Task instructions:
In the entries below, print exactly the lines from the first through the one with "This website uses", both included, and none of the pictures.

Records for the task:

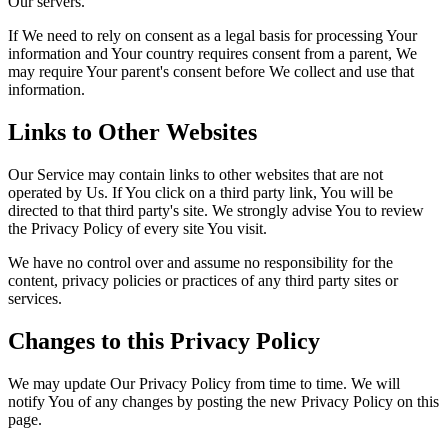
Our servers.
If We need to rely on consent as a legal basis for processing Your
information and Your country requires consent from a parent, We
may require Your parent's consent before We collect and use that
information.
Links to Other Websites
Our Service may contain links to other websites that are not
operated by Us. If You click on a third party link, You will be
directed to that third party's site. We strongly advise You to review
the Privacy Policy of every site You visit.
We have no control over and assume no responsibility for the
content, privacy policies or practices of any third party sites or
services.
Changes to this Privacy Policy
We may update Our Privacy Policy from time to time. We will
notify You of any changes by posting the new Privacy Policy on this
page.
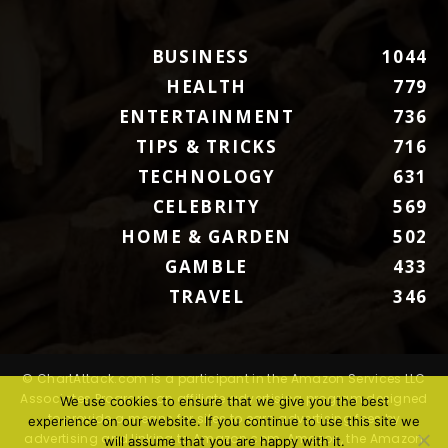
BUSINESS
1044
HEALTH
779
ENTERTAINMENT
736
TIPS & TRICKS
716
TECHNOLOGY
631
CELEBRITY
569
HOME & GARDEN
502
GAMBLE
433
TRAVEL
346
© ChartAttack.com is a participant in the Amazon Services LLC
Associates Program, an affiliate advertising program designed
We use cookies to ensure that we give you the best
to provide a means for sites to earn advertising fees by
experience on our website. If you continue to use this site we
advertising and linking to Amazon.com. Amazon, the Amazon
will assume that you are happy with it.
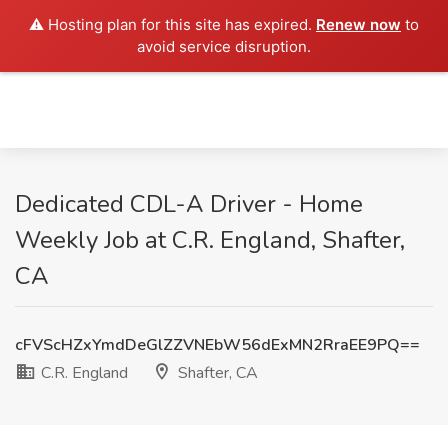
⚠️ Hosting plan for this site has expired.
Renew now
to
avoid service disruption.
Dedicated CDL-A Driver - Home
Weekly Job at C.R. England, Shafter,
CA
cFVScHZxYmdDeGlZZVNEbW56dExMN2RraEE9PQ==
C.R. England
Shafter, CA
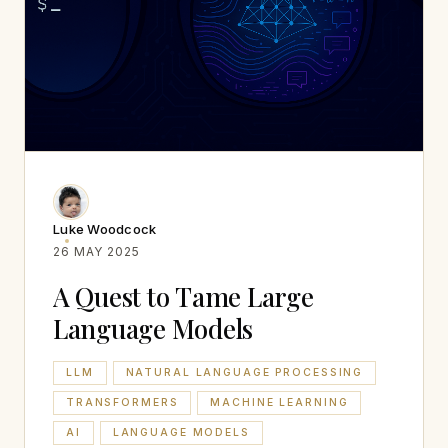
Luke Woodcock
26 MAY 2025
A Quest to Tame Large
Language Models
LLM
NATURAL LANGUAGE PROCESSING
TRANSFORMERS
MACHINE LEARNING
AI
LANGUAGE MODELS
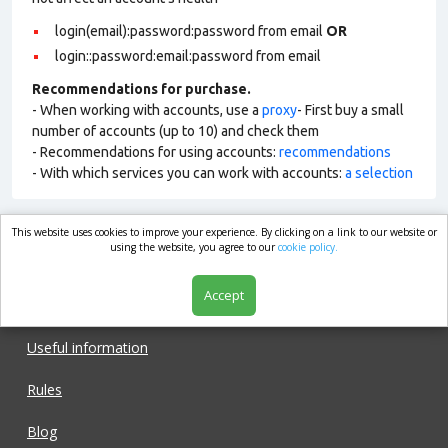
login(email):password:password from email
OR
login::password:email:password from email
Recommendations for purchase.
- When working with accounts, use a
proxy
- First buy a small
number of accounts (up to 10) and check them
- Recommendations for using accounts:
recommendations
- With which services you can work with accounts:
a selection
This website uses cookies to improve your experience. By clicking on a link to our website or
market.com
using the website, you agree to our
cookie policy.
Accept
Shop
Useful information
Rules
Blog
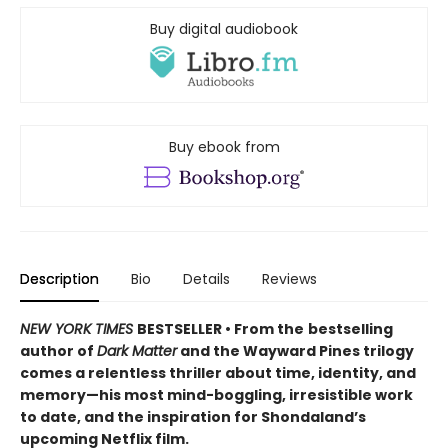
Buy digital audiobook
Buy ebook from
Description
Bio
Details
Reviews
NEW YORK TIMES
BESTSELLER • From the
bestselling
author of
Dark Matter
and the Wayward Pines trilogy
comes a relentless thriller about time, identity, and
memory—his most mind-boggling, irresistible work
to date, and the inspiration for Shondaland’s
upcoming Netflix film.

Task result:
Our servers.
If We need to rely on consent as a legal basis for processing Your
information and Your country requires consent from a parent, We
may require Your parent's consent before We collect and use that
information.
Links to Other Websites
Our Service may contain links to other websites that are not
operated by Us. If You click on a third party link, You will be
directed to that third party's site. We strongly advise You to review
the Privacy Policy of every site You visit.
We have no control over and assume no responsibility for the
content, privacy policies or practices of any third party sites or
services.
Changes to this Privacy Policy
We may update Our Privacy Policy from time to time. We will
notify You of any changes by posting the new Privacy Policy on this
page.
BUSINESS
1044
HEALTH
779
ENTERTAINMENT
736
TIPS & TRICKS
716
TECHNOLOGY
631
CELEBRITY
569
HOME & GARDEN
502
GAMBLE
433
TRAVEL
346
© ChartAttack.com is a participant in the Amazon Services LLC
Associates Program, an affiliate advertising program designed
We use cookies to ensure that we give you the best
to provide a means for sites to earn advertising fees by
experience on our website. If you continue to use this site we
advertising and linking to Amazon.com. Amazon, the Amazon
will assume that you are happy with it.
⚠️ Hosting plan for this site has expired.
Renew now
to
avoid service disruption.
Dedicated CDL-A Driver - Home
Weekly Job at C.R. England, Shafter,
CA
cFVScHZxYmdDeGlZZVNEbW56dExMN2RraEE9PQ==
C.R. England
Shafter, CA
Luke Woodcock
26 MAY 2025
A Quest to Tame Large
Language Models
LLM
NATURAL LANGUAGE PROCESSING
TRANSFORMERS
MACHINE LEARNING
AI
LANGUAGE MODELS
login(email):password:password from email
OR
login::password:email:password from email
Recommendations for purchase.
- When working with accounts, use a
proxy
- First buy a small
number of accounts (up to 10) and check them
- Recommendations for using accounts:
recommendations
- With which services you can work with accounts:
a selection
This website uses cookies to improve your experience. By clicking on a link to our website or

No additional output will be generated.